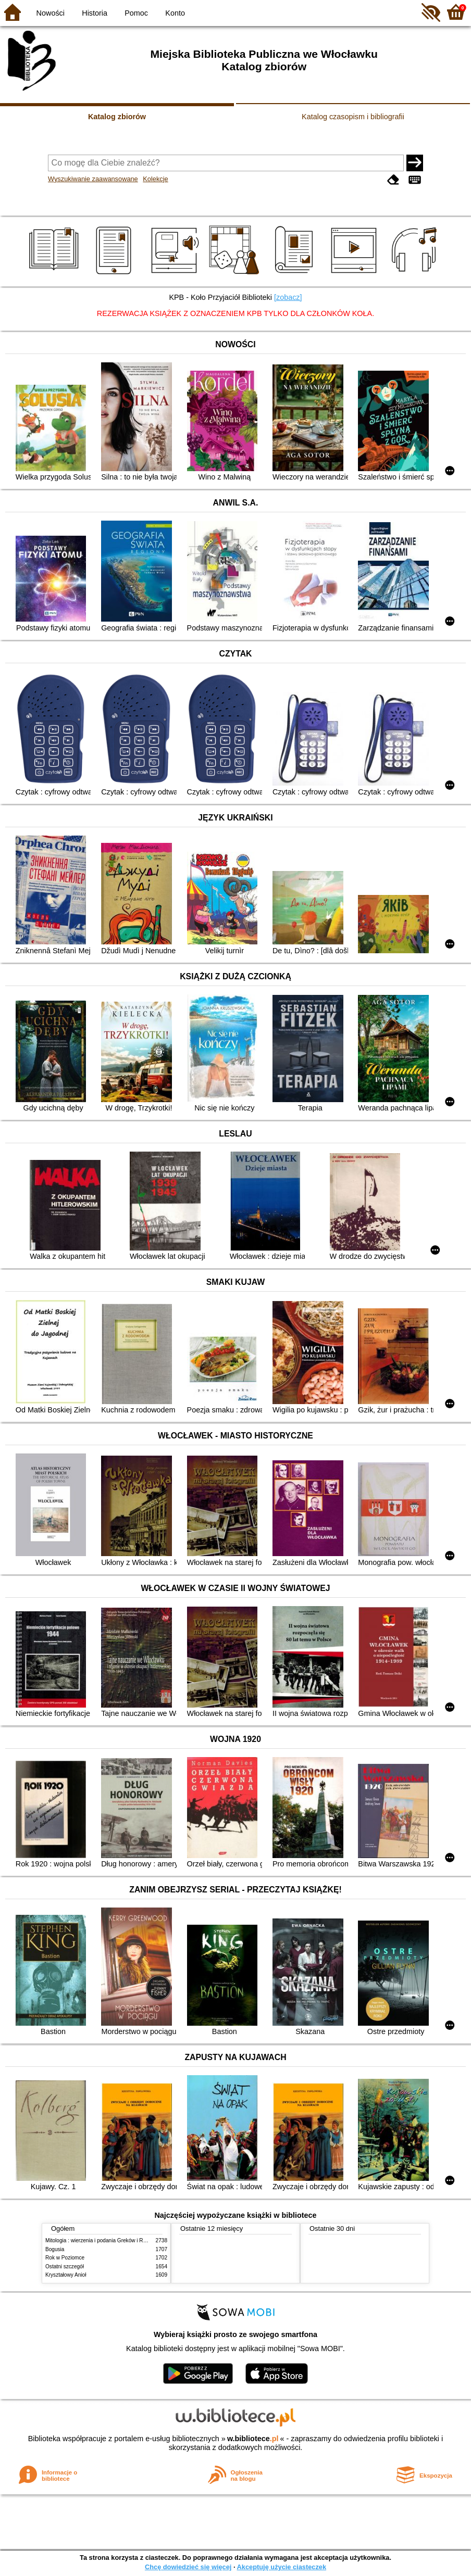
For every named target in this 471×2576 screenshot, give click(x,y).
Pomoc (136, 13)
* * *
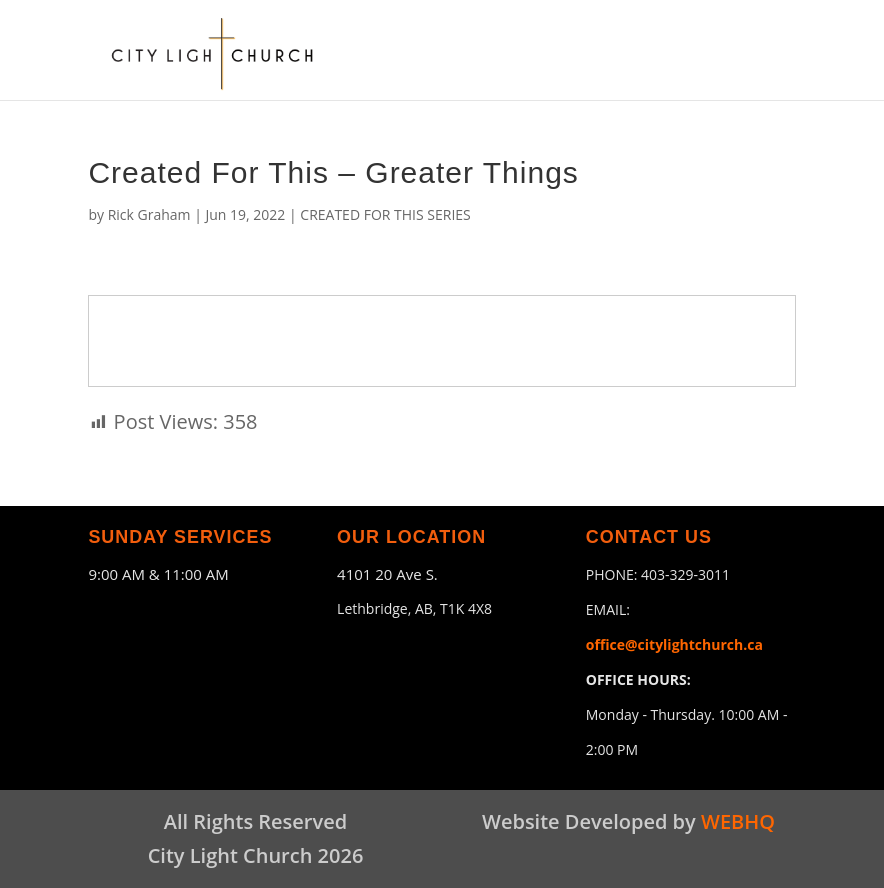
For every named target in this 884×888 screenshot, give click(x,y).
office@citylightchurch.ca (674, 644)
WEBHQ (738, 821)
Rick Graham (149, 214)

WHAT IS NEEDED: Give only the lines from the one holding "For every named target in this 471×2576" through the one holding "Pomoc (136, 13)", each restated exactly as it appears above.

RESULT:
For every named target in this 471×2576 screenshot, give click(x,y).
Pomoc (136, 13)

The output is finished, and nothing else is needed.